[INFORMATION Boundary: Start]

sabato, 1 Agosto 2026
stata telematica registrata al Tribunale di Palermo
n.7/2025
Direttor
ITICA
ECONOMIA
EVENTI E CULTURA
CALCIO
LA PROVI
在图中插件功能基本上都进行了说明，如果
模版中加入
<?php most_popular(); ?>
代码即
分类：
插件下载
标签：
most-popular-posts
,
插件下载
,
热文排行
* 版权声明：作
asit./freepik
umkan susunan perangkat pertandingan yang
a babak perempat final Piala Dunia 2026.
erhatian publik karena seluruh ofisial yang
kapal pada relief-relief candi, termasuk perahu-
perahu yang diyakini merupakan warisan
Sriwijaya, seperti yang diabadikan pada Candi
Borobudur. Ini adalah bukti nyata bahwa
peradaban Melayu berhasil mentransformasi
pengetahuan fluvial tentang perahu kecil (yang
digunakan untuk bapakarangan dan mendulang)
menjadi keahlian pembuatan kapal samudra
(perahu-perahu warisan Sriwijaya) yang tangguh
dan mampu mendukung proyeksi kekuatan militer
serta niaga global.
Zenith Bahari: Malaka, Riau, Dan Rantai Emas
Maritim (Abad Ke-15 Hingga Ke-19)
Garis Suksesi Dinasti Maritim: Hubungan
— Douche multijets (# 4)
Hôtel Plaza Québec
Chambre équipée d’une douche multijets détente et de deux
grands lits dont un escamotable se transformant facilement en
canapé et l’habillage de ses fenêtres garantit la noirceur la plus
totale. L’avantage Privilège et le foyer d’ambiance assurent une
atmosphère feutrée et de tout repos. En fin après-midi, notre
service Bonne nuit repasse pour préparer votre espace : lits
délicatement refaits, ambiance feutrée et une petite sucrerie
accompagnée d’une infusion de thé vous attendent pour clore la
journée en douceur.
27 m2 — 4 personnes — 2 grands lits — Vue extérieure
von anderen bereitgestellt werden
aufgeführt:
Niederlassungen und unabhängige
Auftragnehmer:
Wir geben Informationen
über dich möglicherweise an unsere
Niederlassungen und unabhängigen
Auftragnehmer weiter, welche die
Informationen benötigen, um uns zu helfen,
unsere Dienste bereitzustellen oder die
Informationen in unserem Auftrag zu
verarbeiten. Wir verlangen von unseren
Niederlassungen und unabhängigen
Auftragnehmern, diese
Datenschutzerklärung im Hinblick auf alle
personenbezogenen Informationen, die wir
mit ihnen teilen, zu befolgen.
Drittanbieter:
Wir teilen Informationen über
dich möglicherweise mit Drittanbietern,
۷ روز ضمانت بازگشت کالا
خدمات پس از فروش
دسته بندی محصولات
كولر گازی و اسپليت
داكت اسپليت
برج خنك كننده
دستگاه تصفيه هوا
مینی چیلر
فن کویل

[INFORMATION Boundary: End]
[INFORMATION Boundary: Start]

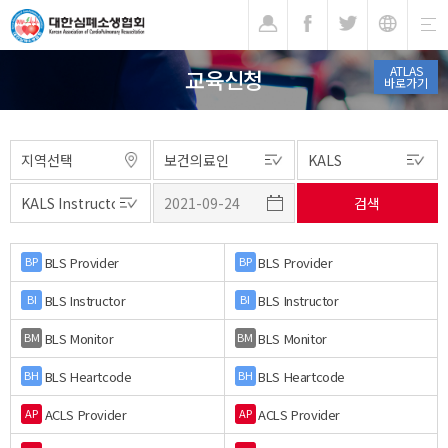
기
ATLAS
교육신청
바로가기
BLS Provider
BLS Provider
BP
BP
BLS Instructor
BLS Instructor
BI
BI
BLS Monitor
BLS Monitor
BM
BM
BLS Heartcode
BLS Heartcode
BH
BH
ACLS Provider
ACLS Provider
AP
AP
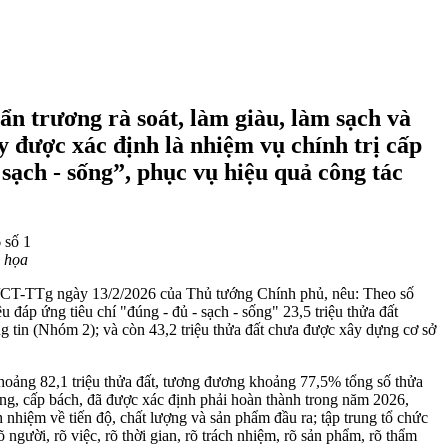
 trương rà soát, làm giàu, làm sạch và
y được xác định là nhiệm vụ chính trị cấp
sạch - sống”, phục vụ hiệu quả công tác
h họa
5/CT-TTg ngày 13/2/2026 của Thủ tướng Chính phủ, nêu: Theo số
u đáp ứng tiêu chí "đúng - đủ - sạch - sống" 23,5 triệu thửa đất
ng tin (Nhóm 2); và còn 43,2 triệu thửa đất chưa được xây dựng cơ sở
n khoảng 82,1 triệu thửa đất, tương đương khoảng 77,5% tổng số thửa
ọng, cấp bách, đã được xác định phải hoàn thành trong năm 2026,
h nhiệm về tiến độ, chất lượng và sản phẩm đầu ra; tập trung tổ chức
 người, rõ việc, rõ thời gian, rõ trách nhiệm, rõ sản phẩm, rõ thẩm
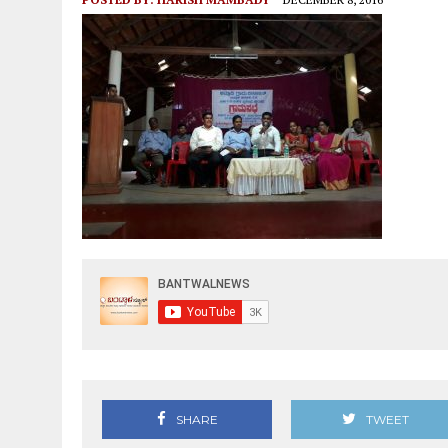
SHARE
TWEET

[INFORMATION Boundary: End]
[INFORMATION Boundary: Start]

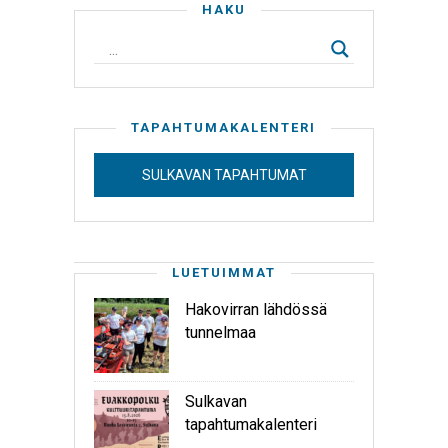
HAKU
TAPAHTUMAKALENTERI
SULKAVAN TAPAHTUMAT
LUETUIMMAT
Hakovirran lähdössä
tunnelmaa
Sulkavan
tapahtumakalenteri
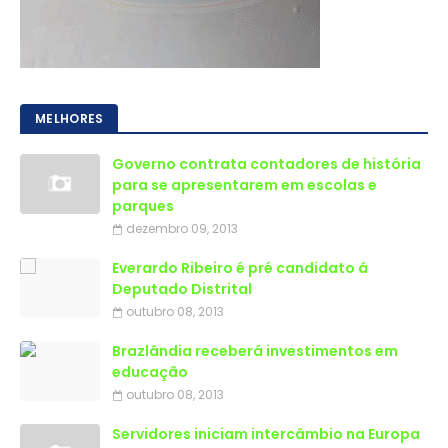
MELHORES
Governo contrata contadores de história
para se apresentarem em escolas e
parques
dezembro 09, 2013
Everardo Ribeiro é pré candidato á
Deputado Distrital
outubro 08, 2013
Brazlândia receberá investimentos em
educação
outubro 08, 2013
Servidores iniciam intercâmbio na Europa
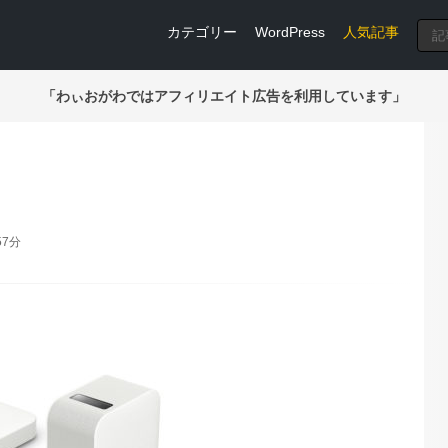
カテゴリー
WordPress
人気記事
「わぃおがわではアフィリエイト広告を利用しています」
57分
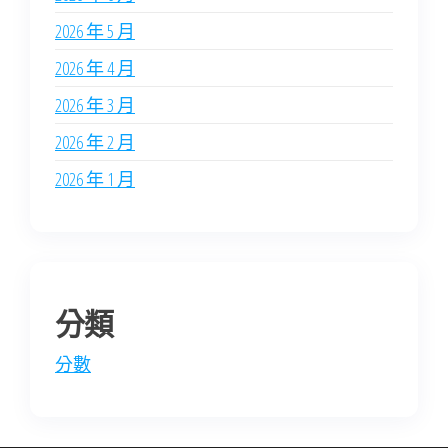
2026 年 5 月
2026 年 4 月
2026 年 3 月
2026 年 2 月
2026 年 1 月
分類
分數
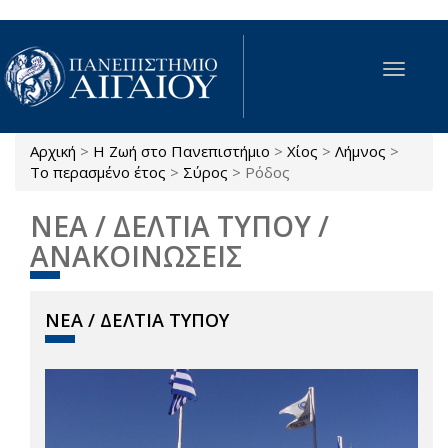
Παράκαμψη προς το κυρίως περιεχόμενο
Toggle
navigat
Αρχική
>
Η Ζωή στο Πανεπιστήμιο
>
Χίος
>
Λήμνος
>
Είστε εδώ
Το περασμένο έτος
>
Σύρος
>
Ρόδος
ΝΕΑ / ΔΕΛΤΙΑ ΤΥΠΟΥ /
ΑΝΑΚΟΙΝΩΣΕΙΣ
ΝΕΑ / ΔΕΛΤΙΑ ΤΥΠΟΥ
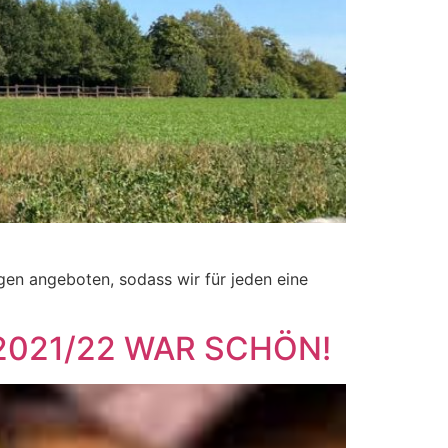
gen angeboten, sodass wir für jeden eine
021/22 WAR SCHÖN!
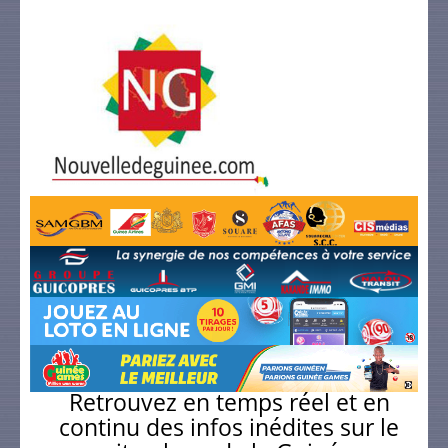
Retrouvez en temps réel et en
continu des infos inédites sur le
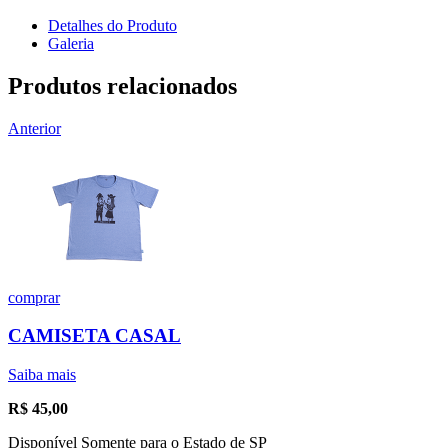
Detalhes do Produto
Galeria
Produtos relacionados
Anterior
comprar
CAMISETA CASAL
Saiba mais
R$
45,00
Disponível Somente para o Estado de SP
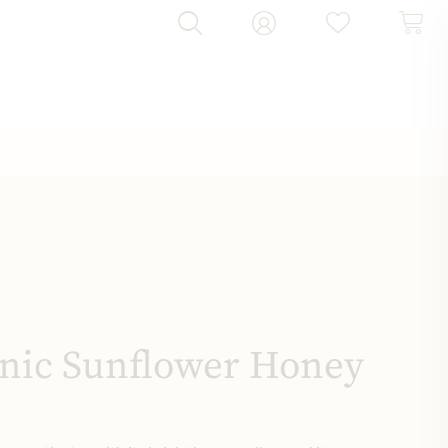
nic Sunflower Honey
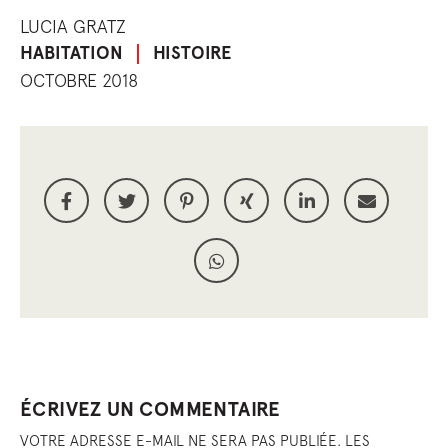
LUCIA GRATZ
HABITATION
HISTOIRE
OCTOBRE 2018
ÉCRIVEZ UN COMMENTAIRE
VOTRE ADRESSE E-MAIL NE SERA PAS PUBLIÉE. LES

[INFORMATION Boundary: End]

* [TASK DETAILS]
Find the line with "Παράκαμψη προς το κυρίως περιεχόμενο" and the line with "VOTRE ADRESSE E-MAIL NE SERA PAS PUBLIÉE. LES" in the records above. Copy both and all lines between them exactly, without pictures.

* [TASK SOLUTION]
Παράκαμψη προς το κυρίως περιεχόμενο
Toggle
navigat
Αρχική
>
Η Ζωή στο Πανεπιστήμιο
>
Χίος
>
Λήμνος
>
Είστε εδώ
Το περασμένο έτος
>
Σύρος
>
Ρόδος
ΝΕΑ / ΔΕΛΤΙΑ ΤΥΠΟΥ /
ΑΝΑΚΟΙΝΩΣΕΙΣ
ΝΕΑ / ΔΕΛΤΙΑ ΤΥΠΟΥ
gen angeboten, sodass wir für jeden eine
021/22 WAR SCHÖN!
Retrouvez en temps réel et en
continu des infos inédites sur le
Detalhes do Produto
Galeria
Produtos relacionados
Anterior
comprar
CAMISETA CASAL
Saiba mais
R$
45,00
Disponível Somente para o Estado de SP
nic Sunflower Honey
LUCIA GRATZ
HABITATION
HISTOIRE
OCTOBRE 2018
ÉCRIVEZ UN COMMENTAIRE
VOTRE ADRESSE E-MAIL NE SERA PAS PUBLIÉE. LES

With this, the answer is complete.